Rollo moved in close, waving the knife back and forth in front of my face.
Danny held him back. “Look, Rollo, let’s just do what we we’re told. We’re in no hurry. C’mon, let’s go. Let the asshole stew here for a while. He’ll tell us all about the paper when we come back in the morning.”
“In the morning? Hey, you can’t leave me here like this all night! I won’t make it,” I shouted.
Ignoring his cohort, Rollo moved in even closer. Our noses almost touched and I felt his hot breath on my face. “I’ll cut you, man. You’ll bleed red, man. Your stinkin’ blood will gush.”
He raised his knife slowly. I felt the sharp pressure of the tip of the blade pressing against my jugular. One more millimeter and I’d die.
“Rollo, let’s go! Morelli will be back by now.”
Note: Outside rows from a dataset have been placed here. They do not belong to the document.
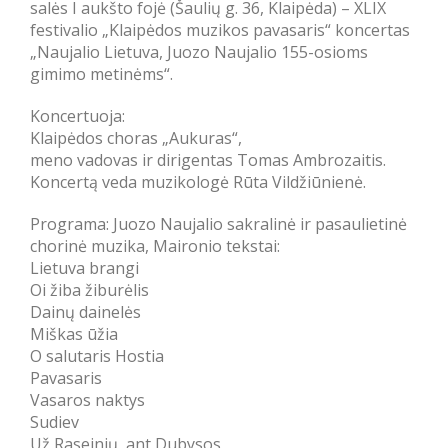
salės I aukšto fojė (Šaulių g. 36, Klaipėda) –
XLIX
festivalio „Klaipėdos muzikos pavasaris“ koncertas
„Naujalio Lietuva, Juozo Naujalio 155-osioms
gimimo metinėms“.
Koncertuoja:
Klaipėdos choras „Aukuras“,
meno vadovas ir dirigentas Tomas Ambrozaitis.
Koncertą veda muzikologė Rūta Vildžiūnienė.
Programa: Juozo Naujalio sakralinė ir pasaulietinė
chorinė muzika, Maironio tekstai:
Lietuva brangi
Oi žiba žiburėlis
Dainų dainelės
Miškas ūžia
O salutaris Hostia
Pavasaris
Vasaros naktys
Sudiev
Už Raseinių, ant Dubysos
“Then I’ll cut ’im? When we come back?”
“Yeah, Rollo. If he don’t talk, you can cut him up. You can cut him in as many pieces as you want.”
CHAPTER 38
Danny and Rollo left and I heard the rattle of a padlock on the door outside. I stood there alone, sweating like a hog. My hands, behind my back, started to tingle from lack of circulation. The bastards had wound the duct tape too tight. I struggled to get loose but couldn’t move my wrists even a fraction of an inch. The tape around my shins didn’t seem as tight as the tape binding my wrists. Standing on my toes, I kept working my feet, moving them from side to side a millimeter at a time.
Time crawled. I continued working my feet and legs, tightening and loosening my calf muscles. What little light there was at the start of this ordeal had soon disappeared with the onset of night, leaving the inside of the warehouse pitch black. But it remained hot and my clothes were drenched with sweat.
Soon my eyes became accustomed to the darkness. In the shadows, I was able to identify outlines of the beams. I saw puddles of standing water, lengths of broken pipe, and other debris that littered the floor. There were holes in the walls where some of the bricks had separated. One good earthquake would level this dump.
I stopped working the tape with my feet and listened, thinking I heard a car outside. I shouted and my voice reverberated inside the building. Listening again, I heard nothing.
More hours passed. My muscles ached, my throat was parched, and my stomach growled. I hardly had anything to eat all day and was getting hungry.
I wondered about Roberts. Had the hospital called the office? If so, Mabel would be pissed when she tried to locate me. And Sol would be out of his mind by now.